EXERCISE PROMPT |
Sort through the data and copy the lines holding the word "Appearance".

[Dataset items]
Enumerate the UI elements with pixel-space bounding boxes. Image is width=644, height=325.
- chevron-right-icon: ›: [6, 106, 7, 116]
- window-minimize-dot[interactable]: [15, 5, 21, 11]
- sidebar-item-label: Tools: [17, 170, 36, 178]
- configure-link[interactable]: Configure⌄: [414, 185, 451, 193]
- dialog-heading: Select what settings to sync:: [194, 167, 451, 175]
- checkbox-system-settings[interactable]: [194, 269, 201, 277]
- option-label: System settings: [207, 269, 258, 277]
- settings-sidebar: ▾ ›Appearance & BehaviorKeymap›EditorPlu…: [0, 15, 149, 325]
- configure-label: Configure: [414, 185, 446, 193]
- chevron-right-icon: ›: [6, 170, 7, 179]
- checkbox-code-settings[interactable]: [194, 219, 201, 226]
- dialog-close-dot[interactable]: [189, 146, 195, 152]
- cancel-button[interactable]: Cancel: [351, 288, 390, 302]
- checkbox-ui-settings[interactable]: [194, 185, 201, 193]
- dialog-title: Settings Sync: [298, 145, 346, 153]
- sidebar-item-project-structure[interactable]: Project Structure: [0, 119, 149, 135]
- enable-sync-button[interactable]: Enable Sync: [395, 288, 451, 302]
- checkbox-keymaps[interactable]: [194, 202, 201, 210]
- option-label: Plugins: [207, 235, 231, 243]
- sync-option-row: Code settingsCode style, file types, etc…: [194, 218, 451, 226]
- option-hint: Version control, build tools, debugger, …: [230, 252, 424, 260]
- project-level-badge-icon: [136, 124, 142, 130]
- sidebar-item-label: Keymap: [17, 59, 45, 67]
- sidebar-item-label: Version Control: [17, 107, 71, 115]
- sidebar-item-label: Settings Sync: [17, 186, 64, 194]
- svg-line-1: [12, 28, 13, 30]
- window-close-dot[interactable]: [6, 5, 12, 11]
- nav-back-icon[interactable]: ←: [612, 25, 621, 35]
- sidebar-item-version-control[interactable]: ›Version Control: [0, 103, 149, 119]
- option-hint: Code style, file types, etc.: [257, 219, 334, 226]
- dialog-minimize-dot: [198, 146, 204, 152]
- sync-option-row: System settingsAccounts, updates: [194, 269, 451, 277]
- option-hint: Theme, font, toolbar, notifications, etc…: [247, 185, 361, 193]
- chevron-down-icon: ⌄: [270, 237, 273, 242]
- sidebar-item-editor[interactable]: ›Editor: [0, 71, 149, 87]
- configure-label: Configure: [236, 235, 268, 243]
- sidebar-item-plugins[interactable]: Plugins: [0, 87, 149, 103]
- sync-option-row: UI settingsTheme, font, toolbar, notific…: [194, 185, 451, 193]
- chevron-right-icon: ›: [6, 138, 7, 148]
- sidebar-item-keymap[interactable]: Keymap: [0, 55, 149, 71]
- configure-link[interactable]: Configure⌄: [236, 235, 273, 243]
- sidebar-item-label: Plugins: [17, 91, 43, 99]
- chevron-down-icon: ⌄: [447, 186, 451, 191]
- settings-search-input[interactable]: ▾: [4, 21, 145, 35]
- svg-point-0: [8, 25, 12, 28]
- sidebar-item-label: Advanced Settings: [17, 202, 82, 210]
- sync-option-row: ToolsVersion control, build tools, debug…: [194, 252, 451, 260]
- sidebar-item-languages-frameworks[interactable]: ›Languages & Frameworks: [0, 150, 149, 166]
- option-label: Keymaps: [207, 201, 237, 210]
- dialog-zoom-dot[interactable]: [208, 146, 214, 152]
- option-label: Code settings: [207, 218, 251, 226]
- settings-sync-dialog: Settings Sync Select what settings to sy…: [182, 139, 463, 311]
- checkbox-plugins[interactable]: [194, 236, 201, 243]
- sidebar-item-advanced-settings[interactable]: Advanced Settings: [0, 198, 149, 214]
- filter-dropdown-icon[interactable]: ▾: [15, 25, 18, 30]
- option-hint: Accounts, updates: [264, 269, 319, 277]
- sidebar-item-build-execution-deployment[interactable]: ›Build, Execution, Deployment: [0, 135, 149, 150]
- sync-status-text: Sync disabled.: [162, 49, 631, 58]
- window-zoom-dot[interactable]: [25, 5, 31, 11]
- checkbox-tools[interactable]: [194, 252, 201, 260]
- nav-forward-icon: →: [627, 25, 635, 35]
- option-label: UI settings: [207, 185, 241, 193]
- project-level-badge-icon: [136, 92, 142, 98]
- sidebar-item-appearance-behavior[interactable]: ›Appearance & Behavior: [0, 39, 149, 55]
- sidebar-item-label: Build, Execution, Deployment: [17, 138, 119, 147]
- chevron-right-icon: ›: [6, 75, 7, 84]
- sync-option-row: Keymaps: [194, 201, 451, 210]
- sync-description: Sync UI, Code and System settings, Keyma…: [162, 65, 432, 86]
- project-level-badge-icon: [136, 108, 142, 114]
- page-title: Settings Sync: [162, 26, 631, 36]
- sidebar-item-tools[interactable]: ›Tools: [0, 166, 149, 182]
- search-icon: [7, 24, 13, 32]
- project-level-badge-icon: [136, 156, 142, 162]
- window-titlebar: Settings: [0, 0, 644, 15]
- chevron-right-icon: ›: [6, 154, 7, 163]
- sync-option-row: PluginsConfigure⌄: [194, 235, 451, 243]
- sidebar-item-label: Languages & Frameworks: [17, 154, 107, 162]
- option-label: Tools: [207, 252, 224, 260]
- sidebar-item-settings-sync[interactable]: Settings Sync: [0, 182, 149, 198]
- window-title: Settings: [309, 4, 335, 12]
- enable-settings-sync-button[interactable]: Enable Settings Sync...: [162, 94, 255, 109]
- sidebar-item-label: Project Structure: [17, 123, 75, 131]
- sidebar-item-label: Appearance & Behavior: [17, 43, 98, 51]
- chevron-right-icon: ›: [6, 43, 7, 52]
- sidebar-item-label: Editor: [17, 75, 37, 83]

RESULT FOR THIS EXERCISE |
- settings-sidebar: ▾ ›Appearance & BehaviorKeymap›EditorPlu…: [0, 15, 149, 325]
- sidebar-item-appearance-behavior[interactable]: ›Appearance & Behavior: [0, 39, 149, 55]
- sidebar-item-label: Appearance & Behavior: [17, 43, 98, 51]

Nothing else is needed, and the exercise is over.